§ Problem
Lines that contain the string "julho" are the ones to list; copy all of them from the records.

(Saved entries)
════

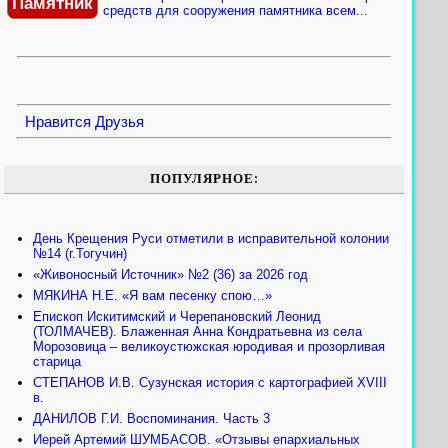
Памятник
средств для сооружения памятника всем...
Нравится
Друзья
ПОПУЛЯРНОЕ:
День Крещения Руси отметили в исправительной колонии
№14 (г.Тогучин)
«Живоносный Источник» №2 (36) за 2026 год
МЯКИНА Н.Е. «Я вам песенку спою…»
Епископ Искитимский и Черепановский Леонид
(ТОЛМАЧЕВ). Блаженная Анна Кондратьевна из села
Морозовица – великоустюжская юродивая и прозорливая
старица
СТЕПАНОВ И.В. Сузунская история с картографией XVIII
в.
ДАНИЛОВ Г.И. Воспоминания. Часть 3
Иерей Артемий ШУМБАСОВ. «Отзывы епархиальных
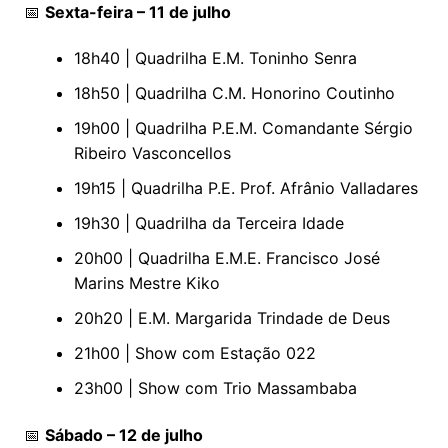
📅
Sexta-feira – 11 de julho
18h40 | Quadrilha E.M. Toninho Senra
18h50 | Quadrilha C.M. Honorino Coutinho
19h00 | Quadrilha P.E.M. Comandante Sérgio
Ribeiro Vasconcellos
19h15 | Quadrilha P.E. Prof. Afrânio Valladares
19h30 | Quadrilha da Terceira Idade
20h00 | Quadrilha E.M.E. Francisco José
Marins Mestre Kiko
20h20 | E.M. Margarida Trindade de Deus
21h00 | Show com Estação 022
23h00 | Show com Trio Massambaba
📅
Sábado – 12 de julho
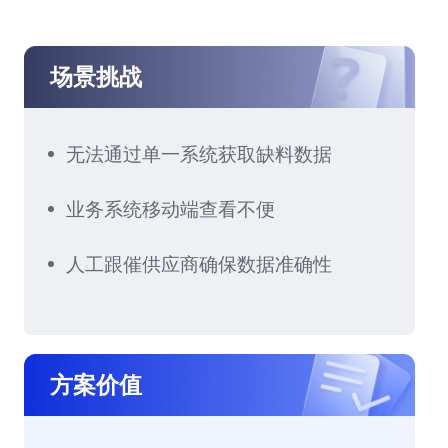
场景挑战
无法通过单一系统获取缺料数据
业务系统移动端查看不便
人工跟催供应商确保数据准确性
方案价值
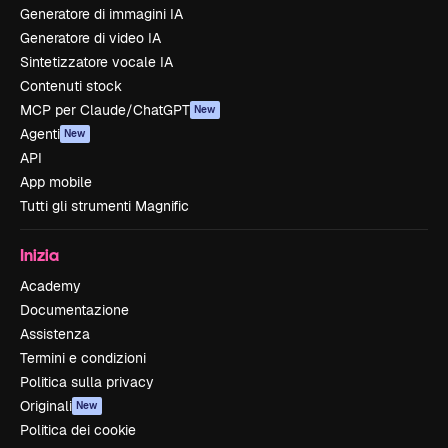
Generatore di immagini IA
Generatore di video IA
Sintetizzatore vocale IA
Contenuti stock
MCP per Claude/ChatGPT
New
Agenti
New
API
App mobile
Tutti gli strumenti Magnific
Inizia
Academy
Documentazione
Assistenza
Termini e condizioni
Politica sulla privacy
Originali
New
Politica dei cookie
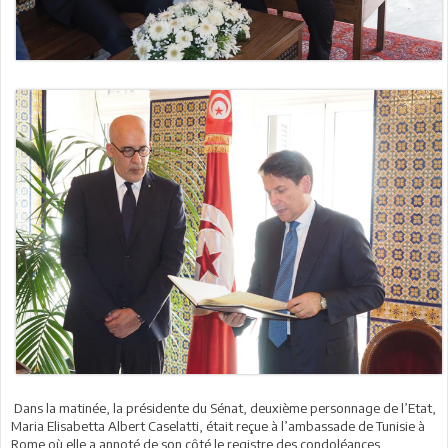
Dans la matinée, la présidente du Sénat, deuxième personnage de l’Etat,
Maria Elisabetta Albert Caselatti, était reçue à l’ambassade de Tunisie à
Rome où elle a annoté de son côté le registre des condoléances.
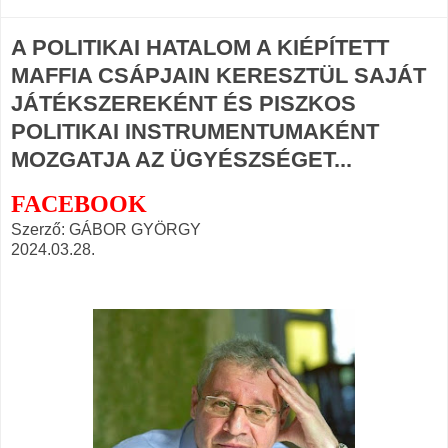
A POLITIKAI HATALOM A KIÉPÍTETT
MAFFIA CSÁPJAIN KERESZTÜL SAJÁT
JÁTÉKSZEREKÉNT ÉS PISZKOS
POLITIKAI INSTRUMENTUMAKÉNT
MOZGATJA AZ ÜGYÉSZSÉGET...
FACEBOOK
Szerző: GÁBOR GYÖRGY
2024.03.28.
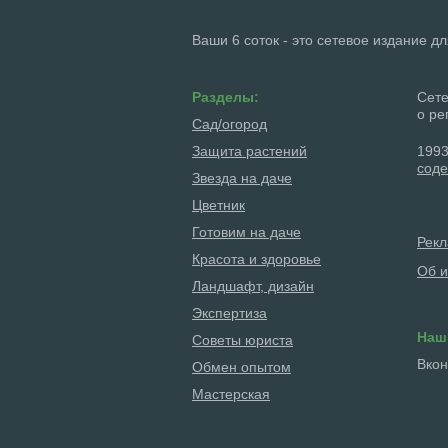
Ваши 6 соток - это сетевое издание д
Разделы:
Сете
о ре
Сад/огород
Защита растений
1993
соде
Звезда на даче
Цветник
Готовим на даче
Рек
Красота и здоровье
Об и
Ландшафт, дизайн
Экспертиза
Наш
Советы юриста
Вкон
Обмен опытом
Мастерская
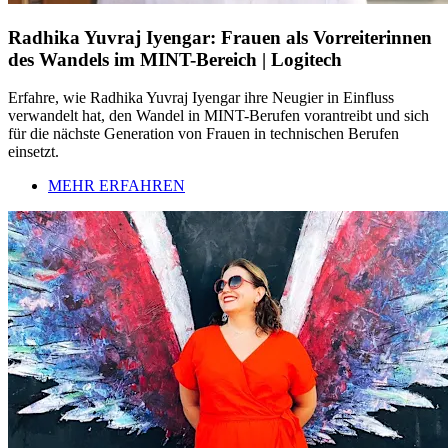
Radhika Yuvraj Iyengar: Frauen als Vorreiterinnen
des Wandels im MINT-Bereich | Logitech
Erfahre, wie Radhika Yuvraj Iyengar ihre Neugier in Einfluss
verwandelt hat, den Wandel in MINT-Berufen vorantreibt und sich
für die nächste Generation von Frauen in technischen Berufen
einsetzt.
MEHR ERFAHREN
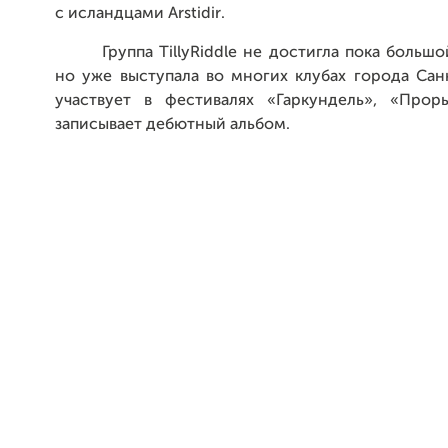
с исландцами
Arstidir
.
Группа
TillyRiddle
не достигла пока большо
но уже выступала во многих клубах города Сан
участвует в фестивалях «Гаркундель», «Прор
записывает дебютный альбом.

════

§ Final answer
Sexta-feira – 11 de julho
Sábado – 12 de julho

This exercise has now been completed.